Ticket #58 (closed defect: fixed)
c2s/s2s: improper use of OpenSSL's SSL_CTX_use_certificate_chain_file() and SSL_CTX_load_verify_locations()
| Reported by: | smoku | Owned by: | smoku |
|---|---|---|---|
| Priority: | major | Component: | General |
| Version: | 2.1 | Keywords: | |
| Cc: | Tracforge_linkmap: | ||
| Blocking: | Blocked By: |
Description
jabberd2's SSL initialization (in sx/ssl.c) is flawed, unfortunately. It will work with self-signed end-entity (i.e. server) certificates or end-entity certificates issued by a self-signed root, but as soon as a chain with intermediate CA certificates is involved ("cachain" config statement), things will break.
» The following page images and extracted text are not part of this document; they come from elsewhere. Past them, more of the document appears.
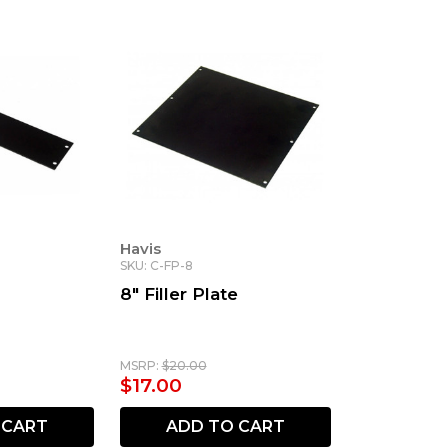
Havis
SKU: C-FP-8
8" Filler Plate
MSRP:
$20.00
$17.00
 CART
ADD TO CART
The v2_0 branch currently has it like this (sx/ssl.c):
/* load the certificate */
ret = SSL_CTX_use_certificate_file(ctx, pemfile, SSL_FILETYPE_PEM);
if(ret != 1) {
_sx_debug(ZONE, "couldn't load certificate from %s", pemfile);
SSL_CTX_free(ctx);
return 1; }
/* load the private key */
ret = SSL_CTX_use_PrivateKey_file(ctx, pemfile, SSL_FILETYPE_PEM);
if(ret != 1) {
_sx_debug(ZONE, "couldn't load private key from %s", pemfile);
SSL_CTX_free(ctx);
return 1;
}
/* Load the CA chain, if configured */
if (cachain != NULL) {
ret = SSL_CTX_use_certificate_chain_file(ctx, cachain);
if(ret != 1) {
_sx_debug(ZONE, "WARNING: couldn't load CA chain");
}
}
In trunk, the last code block has been changed to use SSL_CTX_load_verify_locations() instead:
/* Load the CA chain, if configured */
if (cachain != NULL) {
ret = SSL_CTX_load_verify_locations (ctx, cachain, NULL);
if(ret != 1) {
_sx_debug(ZONE, "WARNING: couldn't load CA chain: %s", cachain);
}
}
However, both cases reflect improper usage of these OpenSSL functions and probably come from a misunderstanding when reading OpenSSL's man page(s). Specifically, SSL_CTX_use_certificate(3) says:
it is recommended to use the SSL_CTX_use_certificate_chain_file() instead of the SSL_CTX_use_certificate_file() function in order to allow the use of complete certificate chains even when no trusted CA storage is used or when the CA issuing the certificate shall not be added to the trusted CA storage.
This is exactly the idea behind the "cachain" statement, as far as I see, but the current code doesn't achive that (both v2_0 and trunk).
The patch proposed in this message
http://mail.jabber.org/pipermail/jabberd/2006-April/003320.html
will "somehow" address the problem, but it's not the proper fix - which consists of replacing SSL_CTX_use_certificate() by SSL_CTX_use_certificate_chain_file(), making it possible to get rid of the "cachain" statement and use "pemfile" for both the server certificate plus private key *and* the certificate chain.
I will be attaching two patches (one for the V2_0 branch, the other for trunk) which
- modify sx_ssl_init() to use SSL_CTX_use_certificate_chain_file() instead of SSL_CTX_use_certificate_file() [sx/ssl.c]
- completely remove the "cachain" statement (both in the code handling the configuration file and in the config templates) [c2s/c2s.h, c2s/main.c, etc/*.xml.dist.in, s2s/main.c, s2s/s2s.h]
- add a detailed explanation of the "pemfile" statement wherever applicable [etc/*.xml.dist.in]
Would be nice to see them applied soon. Let me know if you have further questions about the proposed changes (which are backward compatible, in my opinion - "pemfile"s with only the end-entity certificate and the private key will continue to work, and "cachain" was never really usable, I guess).